18 Sep, 2008

1 commit

  • Until now, we've used the same scheme as GFS1 for atime. This has failed
    since atime is a per vfsmnt flag, not a per fs flag and as such the
    "noatime" flag was not getting passed down to the filesystems. This
    patch removes all the "special casing" around atime updates and we
    simply use the VFS's atime code.

    The net result is that GFS2 will now support all the same atime related
    mount options of any other filesystem on a per-vfsmnt basis. We do lose
    the "lazy atime" updates, but we gain "relatime". We could add lazy
    atime to the VFS at a later date, if there is a requirement for that
    variant still - I suspect relatime will be enough.

    Also we lose about 100 lines of code after this patch has been applied,
    and I have a suspicion that it will speed things up a bit, even when
    atime is "on". So it seems like a nice clean up as well.

    From a user perspective, everything stays the same except the loss of
    the per-fs atime quantum tweekable (ought to be per-vfsmnt at the very
    least, and to be honest I don't think anybody ever used it) and that a
    number of options which were ignored before now work correctly.

    Please let me know if you've got any comments. I'm pushing this out
    early so that you can all see what my plans are.

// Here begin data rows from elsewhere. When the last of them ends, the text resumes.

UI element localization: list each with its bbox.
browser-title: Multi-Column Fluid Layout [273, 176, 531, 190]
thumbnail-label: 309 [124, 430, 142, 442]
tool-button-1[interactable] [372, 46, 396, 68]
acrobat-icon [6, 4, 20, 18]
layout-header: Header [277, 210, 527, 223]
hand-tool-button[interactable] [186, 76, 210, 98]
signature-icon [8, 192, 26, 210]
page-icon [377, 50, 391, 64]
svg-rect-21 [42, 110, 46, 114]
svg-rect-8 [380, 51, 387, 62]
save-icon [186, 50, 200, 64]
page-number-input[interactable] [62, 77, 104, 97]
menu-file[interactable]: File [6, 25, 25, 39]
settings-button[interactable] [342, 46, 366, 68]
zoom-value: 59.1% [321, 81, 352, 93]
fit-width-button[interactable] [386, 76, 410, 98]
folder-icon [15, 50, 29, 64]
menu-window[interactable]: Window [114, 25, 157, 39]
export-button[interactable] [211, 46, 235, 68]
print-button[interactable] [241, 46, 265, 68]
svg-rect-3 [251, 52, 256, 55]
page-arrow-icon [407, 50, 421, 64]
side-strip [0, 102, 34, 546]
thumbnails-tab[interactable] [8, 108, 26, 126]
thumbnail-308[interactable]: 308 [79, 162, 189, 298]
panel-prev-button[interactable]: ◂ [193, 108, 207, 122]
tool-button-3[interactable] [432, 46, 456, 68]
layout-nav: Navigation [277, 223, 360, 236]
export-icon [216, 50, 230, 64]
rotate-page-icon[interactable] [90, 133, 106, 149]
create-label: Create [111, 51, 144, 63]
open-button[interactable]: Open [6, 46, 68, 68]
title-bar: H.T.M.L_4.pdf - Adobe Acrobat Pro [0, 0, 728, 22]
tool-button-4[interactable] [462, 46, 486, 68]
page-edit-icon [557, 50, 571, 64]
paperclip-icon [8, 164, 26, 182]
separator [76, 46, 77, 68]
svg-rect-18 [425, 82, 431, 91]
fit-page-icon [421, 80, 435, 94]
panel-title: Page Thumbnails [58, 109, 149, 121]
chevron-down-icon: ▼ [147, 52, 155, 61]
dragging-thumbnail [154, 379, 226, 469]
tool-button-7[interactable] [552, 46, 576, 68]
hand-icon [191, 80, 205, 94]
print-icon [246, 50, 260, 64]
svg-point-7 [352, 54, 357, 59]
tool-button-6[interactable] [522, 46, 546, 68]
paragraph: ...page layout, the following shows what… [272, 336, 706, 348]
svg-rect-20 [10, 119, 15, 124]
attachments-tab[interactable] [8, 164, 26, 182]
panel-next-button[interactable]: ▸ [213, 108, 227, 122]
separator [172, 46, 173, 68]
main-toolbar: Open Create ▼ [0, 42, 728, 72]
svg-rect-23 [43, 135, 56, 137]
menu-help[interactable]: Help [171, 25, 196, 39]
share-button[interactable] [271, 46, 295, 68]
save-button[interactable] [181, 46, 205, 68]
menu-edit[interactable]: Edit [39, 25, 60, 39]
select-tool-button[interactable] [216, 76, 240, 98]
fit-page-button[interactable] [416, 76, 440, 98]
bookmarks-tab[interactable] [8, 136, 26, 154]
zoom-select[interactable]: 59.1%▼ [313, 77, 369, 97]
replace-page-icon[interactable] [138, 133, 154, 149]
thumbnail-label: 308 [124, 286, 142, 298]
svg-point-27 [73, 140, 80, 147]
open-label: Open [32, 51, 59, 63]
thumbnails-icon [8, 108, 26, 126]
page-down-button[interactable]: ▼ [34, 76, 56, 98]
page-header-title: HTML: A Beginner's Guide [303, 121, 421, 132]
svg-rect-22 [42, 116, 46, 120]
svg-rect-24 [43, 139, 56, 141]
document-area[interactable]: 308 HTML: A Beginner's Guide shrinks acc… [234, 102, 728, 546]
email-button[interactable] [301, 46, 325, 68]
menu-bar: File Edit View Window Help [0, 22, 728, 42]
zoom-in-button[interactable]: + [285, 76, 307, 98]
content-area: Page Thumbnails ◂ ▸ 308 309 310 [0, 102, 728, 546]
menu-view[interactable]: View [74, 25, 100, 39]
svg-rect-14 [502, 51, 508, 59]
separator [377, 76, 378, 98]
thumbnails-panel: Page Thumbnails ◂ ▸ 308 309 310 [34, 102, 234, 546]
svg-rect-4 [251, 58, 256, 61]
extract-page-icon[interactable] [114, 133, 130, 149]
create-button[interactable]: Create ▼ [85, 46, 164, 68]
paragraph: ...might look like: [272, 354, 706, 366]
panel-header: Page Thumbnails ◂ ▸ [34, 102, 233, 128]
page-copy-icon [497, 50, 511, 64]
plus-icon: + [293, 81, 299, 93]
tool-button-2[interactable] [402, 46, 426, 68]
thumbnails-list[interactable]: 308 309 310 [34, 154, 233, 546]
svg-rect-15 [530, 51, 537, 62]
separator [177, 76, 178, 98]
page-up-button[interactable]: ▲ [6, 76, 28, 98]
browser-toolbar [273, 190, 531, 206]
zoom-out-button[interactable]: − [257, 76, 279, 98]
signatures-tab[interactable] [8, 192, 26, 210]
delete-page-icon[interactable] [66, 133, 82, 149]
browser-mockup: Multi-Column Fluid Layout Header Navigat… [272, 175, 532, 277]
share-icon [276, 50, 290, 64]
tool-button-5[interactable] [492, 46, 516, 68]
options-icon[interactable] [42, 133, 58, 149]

    Signed-off-by: Steven Whitehouse

    Steven Whitehouse
     

27 Jun, 2008

2 commits

  • There are several reasons why this is undesirable:

    1. It never happens during normal operation anyway
    2. If it does happen it causes performance to be very, very poor
    3. It isn't likely to solve the original problem (memory shortage
    on remote DLM node) it was supposed to solve
    4. It uses a bunch of arbitrary constants which are unlikely to be
    correct for any particular situation and for which the tuning seems
    to be a black art.
    5. In an N node cluster, only 1/N of the dropped locked will actually
    contribute to solving the problem on average.

    So all in all we are better off without it. This also makes merging
    the lock_dlm module into GFS2 a bit easier.

    Signed-off-by: Steven Whitehouse

    Steven Whitehouse
     
  • This patch implements a number of cleanups to the core of the
    GFS2 glock code. As a result a lot of code is removed. It looks
    like a really big change, but actually a large part of this patch
    is either removing or moving existing code.

    There are some new bits too though, such as the new run_queue()
    function which is considerably streamlined. Highlights of this
    patch include:

    o Fixes a cluster coherency bug during SH -> EX lock conversions
    o Removes the "glmutex" code in favour of a single bit lock
    o Removes the ->go_xmote_bh() for inodes since it was duplicating
    ->go_lock()
    o We now only use the ->lm_lock() function for both locks and
    unlocks (i.e. unlock is a lock with target mode LM_ST_UNLOCKED)
    o The fast path is considerably shortly, giving performance gains
    especially with lock_nolock
    o The glock_workqueue is now used for all the callbacks from the DLM
    which allows us to simplify the lock_dlm module (see following patch)
    o The way is now open to make further changes such as eliminating the two
    threads (gfs2_glockd and gfs2_scand) in favour of a more efficient
    scheme.

    This patch has undergone extensive testing with various test suites
    so it should be pretty stable by now.

    Signed-off-by: Steven Whitehouse
    Cc: Bob Peterson

    Steven Whitehouse
     

31 Mar, 2008

2 commits

  • We've previously been using a "try lock" in readpage on the basis that
    it would prevent deadlocks due to the inverted lock ordering (our normal
    lock ordering is glock first and then page lock). Unfortunately tests
    have shown that this isn't enough. If the glock has a demote request
    queued such that run_queue() in the glock code tries to do a demote when
    its called under readpage then it will try and write out all the dirty
    pages which requires locking them. This then deadlocks with the page
    locked by readpage.

    The solution is to always require two calls into readpage. The first
    unlocks the page, gets the glock and returns AOP_TRUNCATED_PAGE, the
    second does the actual readpage and unlocks the glock & page as
    required.

    Signed-off-by: Steven Whitehouse

    Steven Whitehouse
     
  • gfs2_glock_hold() can now become static.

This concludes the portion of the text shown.